- WORK INSTRUCTIONS -
All of the entries are to be written out again verbatim.

- SOURCE RECORDS -
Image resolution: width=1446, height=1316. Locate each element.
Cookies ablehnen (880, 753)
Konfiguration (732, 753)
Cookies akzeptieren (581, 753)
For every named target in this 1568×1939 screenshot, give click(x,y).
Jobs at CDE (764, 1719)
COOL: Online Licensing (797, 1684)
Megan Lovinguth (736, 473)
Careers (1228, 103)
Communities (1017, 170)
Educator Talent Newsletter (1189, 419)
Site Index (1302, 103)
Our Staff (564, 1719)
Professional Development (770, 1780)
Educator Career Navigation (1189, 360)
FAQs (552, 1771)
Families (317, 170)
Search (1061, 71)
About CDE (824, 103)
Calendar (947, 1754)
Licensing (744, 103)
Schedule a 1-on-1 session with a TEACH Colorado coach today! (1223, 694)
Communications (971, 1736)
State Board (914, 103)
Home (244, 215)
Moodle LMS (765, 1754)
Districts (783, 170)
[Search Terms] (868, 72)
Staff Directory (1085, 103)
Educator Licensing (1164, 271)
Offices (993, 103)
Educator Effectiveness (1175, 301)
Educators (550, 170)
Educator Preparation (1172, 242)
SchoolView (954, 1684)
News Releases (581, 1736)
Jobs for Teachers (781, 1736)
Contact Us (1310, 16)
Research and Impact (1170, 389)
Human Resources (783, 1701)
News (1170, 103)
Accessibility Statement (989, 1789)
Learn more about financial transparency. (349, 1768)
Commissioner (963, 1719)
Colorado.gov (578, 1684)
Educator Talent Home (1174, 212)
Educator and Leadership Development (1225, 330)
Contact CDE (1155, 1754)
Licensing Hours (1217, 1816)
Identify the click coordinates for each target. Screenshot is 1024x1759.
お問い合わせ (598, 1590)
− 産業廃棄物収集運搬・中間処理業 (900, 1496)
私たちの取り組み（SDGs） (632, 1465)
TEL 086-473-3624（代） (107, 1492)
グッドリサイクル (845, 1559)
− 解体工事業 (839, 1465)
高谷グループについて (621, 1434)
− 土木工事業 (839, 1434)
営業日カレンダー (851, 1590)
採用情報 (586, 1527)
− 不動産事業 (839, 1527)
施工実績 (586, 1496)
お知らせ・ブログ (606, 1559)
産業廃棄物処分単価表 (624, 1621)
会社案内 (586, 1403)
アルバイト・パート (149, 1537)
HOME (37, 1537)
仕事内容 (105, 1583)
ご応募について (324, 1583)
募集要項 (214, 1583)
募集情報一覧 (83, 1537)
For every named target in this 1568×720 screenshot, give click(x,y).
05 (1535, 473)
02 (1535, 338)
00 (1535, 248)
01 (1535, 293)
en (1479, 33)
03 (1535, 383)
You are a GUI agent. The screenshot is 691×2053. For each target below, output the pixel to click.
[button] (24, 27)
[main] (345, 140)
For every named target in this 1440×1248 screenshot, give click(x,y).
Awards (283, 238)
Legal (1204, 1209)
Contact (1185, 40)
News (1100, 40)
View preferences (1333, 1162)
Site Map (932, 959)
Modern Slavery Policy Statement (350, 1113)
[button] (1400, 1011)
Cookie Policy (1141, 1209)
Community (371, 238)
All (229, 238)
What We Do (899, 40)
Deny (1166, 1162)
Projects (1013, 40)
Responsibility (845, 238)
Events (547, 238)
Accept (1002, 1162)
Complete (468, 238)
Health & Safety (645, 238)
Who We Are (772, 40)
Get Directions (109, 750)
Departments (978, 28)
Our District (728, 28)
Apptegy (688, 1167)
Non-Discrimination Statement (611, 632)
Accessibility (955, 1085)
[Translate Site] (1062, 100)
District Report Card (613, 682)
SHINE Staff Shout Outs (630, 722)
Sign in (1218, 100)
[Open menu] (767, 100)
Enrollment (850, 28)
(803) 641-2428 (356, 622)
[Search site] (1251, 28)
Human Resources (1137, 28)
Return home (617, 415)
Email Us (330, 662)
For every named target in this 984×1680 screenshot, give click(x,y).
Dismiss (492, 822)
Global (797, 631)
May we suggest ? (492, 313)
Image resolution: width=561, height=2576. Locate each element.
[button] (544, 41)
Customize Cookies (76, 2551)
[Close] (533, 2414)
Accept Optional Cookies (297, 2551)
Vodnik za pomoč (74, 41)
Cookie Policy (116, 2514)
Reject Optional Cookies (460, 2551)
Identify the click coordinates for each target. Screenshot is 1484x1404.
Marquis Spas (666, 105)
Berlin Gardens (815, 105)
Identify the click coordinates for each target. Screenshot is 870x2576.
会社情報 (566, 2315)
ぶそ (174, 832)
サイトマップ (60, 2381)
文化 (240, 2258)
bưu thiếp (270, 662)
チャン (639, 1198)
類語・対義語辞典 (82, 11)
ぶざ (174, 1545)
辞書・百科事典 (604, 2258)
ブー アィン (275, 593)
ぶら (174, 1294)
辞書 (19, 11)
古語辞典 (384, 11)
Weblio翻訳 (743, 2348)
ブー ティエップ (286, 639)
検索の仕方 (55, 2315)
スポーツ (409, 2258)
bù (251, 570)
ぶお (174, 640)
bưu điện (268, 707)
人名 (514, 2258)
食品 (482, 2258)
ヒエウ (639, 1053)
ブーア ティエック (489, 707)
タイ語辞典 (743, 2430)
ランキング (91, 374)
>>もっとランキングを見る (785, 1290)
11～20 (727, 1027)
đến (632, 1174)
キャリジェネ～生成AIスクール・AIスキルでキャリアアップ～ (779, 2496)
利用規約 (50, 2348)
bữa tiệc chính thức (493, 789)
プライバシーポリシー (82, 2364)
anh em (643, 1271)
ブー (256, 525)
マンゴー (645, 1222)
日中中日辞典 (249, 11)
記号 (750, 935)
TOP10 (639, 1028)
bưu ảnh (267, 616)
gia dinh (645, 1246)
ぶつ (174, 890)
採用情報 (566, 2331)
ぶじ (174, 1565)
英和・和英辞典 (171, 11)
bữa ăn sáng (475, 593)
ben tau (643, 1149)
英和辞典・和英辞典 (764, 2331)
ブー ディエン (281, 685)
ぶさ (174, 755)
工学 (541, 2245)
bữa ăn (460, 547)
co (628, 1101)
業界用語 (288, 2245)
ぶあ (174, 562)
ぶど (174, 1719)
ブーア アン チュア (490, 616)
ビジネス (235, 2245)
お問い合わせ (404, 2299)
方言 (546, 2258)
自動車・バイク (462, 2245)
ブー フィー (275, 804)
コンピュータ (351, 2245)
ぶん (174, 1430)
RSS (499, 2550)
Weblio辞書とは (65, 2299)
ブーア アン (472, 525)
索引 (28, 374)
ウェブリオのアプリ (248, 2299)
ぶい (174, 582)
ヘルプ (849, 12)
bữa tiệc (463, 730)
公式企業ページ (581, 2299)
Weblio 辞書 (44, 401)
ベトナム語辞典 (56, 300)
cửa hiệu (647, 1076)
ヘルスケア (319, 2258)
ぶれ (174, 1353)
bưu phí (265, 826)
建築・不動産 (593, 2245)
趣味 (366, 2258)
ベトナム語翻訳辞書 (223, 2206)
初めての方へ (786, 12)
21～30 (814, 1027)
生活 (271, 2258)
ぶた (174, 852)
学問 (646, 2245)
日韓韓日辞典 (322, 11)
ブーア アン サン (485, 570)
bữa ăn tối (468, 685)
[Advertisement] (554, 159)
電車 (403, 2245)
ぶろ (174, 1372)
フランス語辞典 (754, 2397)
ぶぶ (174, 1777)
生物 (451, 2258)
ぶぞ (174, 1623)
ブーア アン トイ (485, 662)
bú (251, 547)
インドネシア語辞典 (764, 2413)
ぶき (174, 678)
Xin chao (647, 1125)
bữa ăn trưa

- TASK SOLUTION -
Image resolution: width=1446, height=1316. Locate each element.
Cookies ablehnen (880, 753)
Konfiguration (732, 753)
Cookies akzeptieren (581, 753)
For every named target in this 1568×1939 screenshot, give click(x,y).
Jobs at CDE (764, 1719)
COOL: Online Licensing (797, 1684)
Megan Lovinguth (736, 473)
Careers (1228, 103)
Communities (1017, 170)
Educator Talent Newsletter (1189, 419)
Site Index (1302, 103)
Our Staff (564, 1719)
Professional Development (770, 1780)
Educator Career Navigation (1189, 360)
FAQs (552, 1771)
Families (317, 170)
Search (1061, 71)
About CDE (824, 103)
Calendar (947, 1754)
Licensing (744, 103)
Schedule a 1-on-1 session with a TEACH Colorado coach today! (1223, 694)
Communications (971, 1736)
State Board (914, 103)
Home (244, 215)
Moodle LMS (765, 1754)
Districts (783, 170)
[Search Terms] (868, 72)
Staff Directory (1085, 103)
Educator Licensing (1164, 271)
Offices (993, 103)
Educator Effectiveness (1175, 301)
Educators (550, 170)
Educator Preparation (1172, 242)
SchoolView (954, 1684)
News Releases (581, 1736)
Jobs for Teachers (781, 1736)
Contact Us (1310, 16)
Research and Impact (1170, 389)
Human Resources (783, 1701)
News (1170, 103)
Accessibility Statement (989, 1789)
Learn more about financial transparency. (349, 1768)
Commissioner (963, 1719)
Colorado.gov (578, 1684)
Educator Talent Home (1174, 212)
Educator and Leadership Development (1225, 330)
Contact CDE (1155, 1754)
Licensing Hours (1217, 1816)
Identify the click coordinates for each target. Screenshot is 1024x1759.
お問い合わせ (598, 1590)
− 産業廃棄物収集運搬・中間処理業 (900, 1496)
私たちの取り組み（SDGs） (632, 1465)
TEL 086-473-3624（代） (107, 1492)
グッドリサイクル (845, 1559)
− 解体工事業 (839, 1465)
高谷グループについて (621, 1434)
− 土木工事業 (839, 1434)
営業日カレンダー (851, 1590)
採用情報 (586, 1527)
− 不動産事業 (839, 1527)
施工実績 (586, 1496)
お知らせ・ブログ (606, 1559)
産業廃棄物処分単価表 (624, 1621)
会社案内 (586, 1403)
アルバイト・パート (149, 1537)
HOME (37, 1537)
仕事内容 (105, 1583)
ご応募について (324, 1583)
募集要項 (214, 1583)
募集情報一覧 (83, 1537)
For every named target in this 1568×720 screenshot, give click(x,y).
05 (1535, 473)
02 (1535, 338)
00 (1535, 248)
01 (1535, 293)
en (1479, 33)
03 (1535, 383)
You are a GUI agent. The screenshot is 691×2053. For each target below, output the pixel to click.
[button] (24, 27)
[main] (345, 140)
For every named target in this 1440×1248 screenshot, give click(x,y).
Awards (283, 238)
Legal (1204, 1209)
Contact (1185, 40)
News (1100, 40)
View preferences (1333, 1162)
Site Map (932, 959)
Modern Slavery Policy Statement (350, 1113)
[button] (1400, 1011)
Cookie Policy (1141, 1209)
Community (371, 238)
All (229, 238)
What We Do (899, 40)
Deny (1166, 1162)
Projects (1013, 40)
Responsibility (845, 238)
Events (547, 238)
Accept (1002, 1162)
Complete (468, 238)
Health & Safety (645, 238)
Who We Are (772, 40)
Get Directions (109, 750)
Departments (978, 28)
Our District (728, 28)
Apptegy (688, 1167)
Non-Discrimination Statement (611, 632)
Accessibility (955, 1085)
[Translate Site] (1062, 100)
District Report Card (613, 682)
SHINE Staff Shout Outs (630, 722)
Sign in (1218, 100)
[Open menu] (767, 100)
Enrollment (850, 28)
(803) 641-2428 (356, 622)
[Search site] (1251, 28)
Human Resources (1137, 28)
Return home (617, 415)
Email Us (330, 662)
For every named target in this 984×1680 screenshot, give click(x,y).
Dismiss (492, 822)
Global (797, 631)
May we suggest ? (492, 313)
Image resolution: width=561, height=2576. Locate each element.
[button] (544, 41)
Customize Cookies (76, 2551)
[Close] (533, 2414)
Accept Optional Cookies (297, 2551)
Vodnik za pomoč (74, 41)
Cookie Policy (116, 2514)
Reject Optional Cookies (460, 2551)
Identify the click coordinates for each target. Screenshot is 1484x1404.
Marquis Spas (666, 105)
Berlin Gardens (815, 105)
Identify the click coordinates for each target. Screenshot is 870x2576.
会社情報 (566, 2315)
ぶそ (174, 832)
サイトマップ (60, 2381)
文化 (240, 2258)
bưu thiếp (270, 662)
チャン (639, 1198)
類語・対義語辞典 (82, 11)
ぶざ (174, 1545)
辞書・百科事典 (604, 2258)
ブー アィン (275, 593)
ぶら (174, 1294)
辞書 (19, 11)
古語辞典 (384, 11)
Weblio翻訳 (743, 2348)
ブー ティエップ (286, 639)
検索の仕方 (55, 2315)
スポーツ (409, 2258)
bù (251, 570)
ぶお (174, 640)
bưu điện (268, 707)
人名 (514, 2258)
食品 (482, 2258)
ヒエウ (639, 1053)
ブーア ティエック (489, 707)
タイ語辞典 (743, 2430)
ランキング (91, 374)
>>もっとランキングを見る (785, 1290)
11～20 (727, 1027)
đến (632, 1174)
キャリジェネ～生成AIスクール・AIスキルでキャリアアップ～ (779, 2496)
利用規約 (50, 2348)
bữa tiệc chính thức (493, 789)
プライバシーポリシー (82, 2364)
anh em (643, 1271)
ブー (256, 525)
マンゴー (645, 1222)
日中中日辞典 (249, 11)
記号 (750, 935)
TOP10 (639, 1028)
bưu ảnh (267, 616)
gia dinh (645, 1246)
ぶつ (174, 890)
採用情報 (566, 2331)
ぶじ (174, 1565)
英和・和英辞典 (171, 11)
bữa ăn sáng (475, 593)
ben tau (643, 1149)
英和辞典・和英辞典 (764, 2331)
ブー ディエン (281, 685)
ぶさ (174, 755)
工学 (541, 2245)
bữa ăn (460, 547)
co (628, 1101)
業界用語 (288, 2245)
ぶあ (174, 562)
ぶど (174, 1719)
ブーア アン チュア (490, 616)
ビジネス (235, 2245)
お問い合わせ (404, 2299)
方言 (546, 2258)
自動車・バイク (462, 2245)
ブー フィー (275, 804)
コンピュータ (351, 2245)
ぶん (174, 1430)
RSS (499, 2550)
Weblio辞書とは (65, 2299)
ブーア アン (472, 525)
索引 (28, 374)
ウェブリオのアプリ (248, 2299)
ぶい (174, 582)
ヘルプ (849, 12)
bữa tiệc (463, 730)
公式企業ページ (581, 2299)
Weblio 辞書 (44, 401)
ベトナム語辞典 (56, 300)
cửa hiệu (647, 1076)
ヘルスケア (319, 2258)
ぶれ (174, 1353)
bưu phí (265, 826)
建築・不動産 (593, 2245)
趣味 (366, 2258)
ベトナム語翻訳辞書 (223, 2206)
初めての方へ (786, 12)
21～30 (814, 1027)
生活 (271, 2258)
ぶた (174, 852)
学問 (646, 2245)
日韓韓日辞典 (322, 11)
ブーア アン サン (485, 570)
bữa ăn tối (468, 685)
[Advertisement] (554, 159)
電車 (403, 2245)
ぶろ (174, 1372)
フランス語辞典 (754, 2397)
ぶぶ (174, 1777)
生物 (451, 2258)
ぶぞ (174, 1623)
ブーア アン トイ (485, 662)
bú (251, 547)
インドネシア語辞典 (764, 2413)
ぶき (174, 678)
Xin chao (647, 1125)
bữa ăn trưa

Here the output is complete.